Jigging Through the Rigging
The 1" x 10' E. M. T. mast proved to be a cinch to erect. After first drilling a 1 1/4" hole through the 1/2" x 13 1/2 " x 14" mast partner — centered 10 inches behind the forward edge — Dennis and Robyn clamped the board temporarily in place at the top of the cradle frame, and set the 1/2" x 13 1/2" x 32" step into its niche below. A 1 1/4" pipe-to-hose barb threaded into a 1 1/4" floor flange was then positioned on the step, and the mast was slipped through the partner and into the center of the fitting. Once the pole was straight, the crew marked drilling holes for the floor flange and both plywood platforms, removed the mast, made the bores, and fastened the parts in place. The partner received four No. 6 x 3/4" panhead sheet metal screws, the step needed ten of the same, and the flange took two 1/4 " x 1" bolts.
Before setting the mast for good, our swabbies had to fasten a 3/16" block pulley to its uppermost end. Then they made a boom by welding two more pulleys to a 3/4 " x 10' section of conduit, one 12 inches and the other 38 inches from the same end, and finished up by tacking a 1 1/4 "-diameter ring to the pole, at a point about 55 inches down the line from the center-most pulley.
The 3/4" x 10' E.M.T. yard — which was hinged to the boom with a 5/16" x 2 1/2" bolt — had a 1/2"-diameter eyebolt fastened through its body 3 feet from the unpivoted end.
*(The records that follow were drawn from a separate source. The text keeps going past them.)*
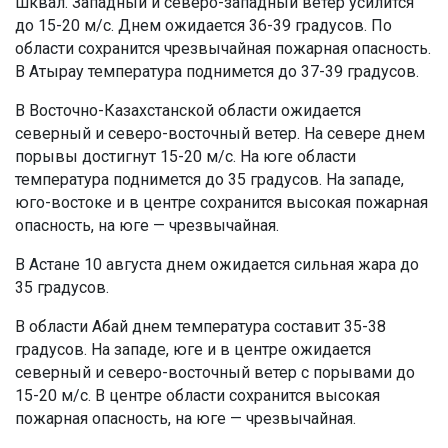
шквал. Западный и северо-западный ветер усилится
до 15-20 м/с. Днем ожидается 36-39 градусов. По
области сохранится чрезвычайная пожарная опасность.
В Атырау температура поднимется до 37-39 градусов.
В Восточно-Казахстанской области ожидается
северный и северо-восточный ветер. На севере днем
порывы достигнут 15-20 м/с. На юге области
температура поднимется до 35 градусов. На западе,
юго-востоке и в центре сохранится высокая пожарная
опасность, на юге — чрезвычайная.
В Астане 10 августа днем ожидается сильная жара до
35 градусов.
В области Абай днем температура составит 35-38
градусов. На западе, юге и в центре ожидается
северный и северо-восточный ветер с порывами до
15-20 м/с. В центре области сохранится высокая
пожарная опасность, на юге — чрезвычайная.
Once that assembly was completed, Robyn spread out a 10' x 12' reinforced poly tarp and laid the conduit frame on it to describe an equilateral triangle. By folding the edges around the tube, running rows of stitching along the scams, and trimming the extra material, he and Dennis were able to make themselves a pretty fair sail.
All that was left, then, was to slip the mast through the boom hoop and into its seat, fasten one 4 1/2" cleat to the center of the aft outrigger strut and another to the cradle frame behind the partner, and rig up the 3/16" line. The mainsheet required about 25 feet of cord, which was fastened to the canoe's stern shackle, and run through the two boom blocks and back to the aft strut cleat. The yard halyard needed the same amount of rope, but when tied to the yard's eyebolt, strung through the pulley on the mast, and secured to the cradle cleat, that line is used to raise and lower the sail rather than to control the boom.
Our waterborne researchers have found their new hybrid sailing canoe to be a lot more maneuverable and stable than they ever imagined. In short, they feel they've made their canoe a much more versatile vessel, yet one which can still be converted back to its original trim in jig time.
EDITOR'S NOTE: Always wear a life preserver when enjoying any kind of watercraft activity, and do check the boat licensing and access regulations in your area before you launch!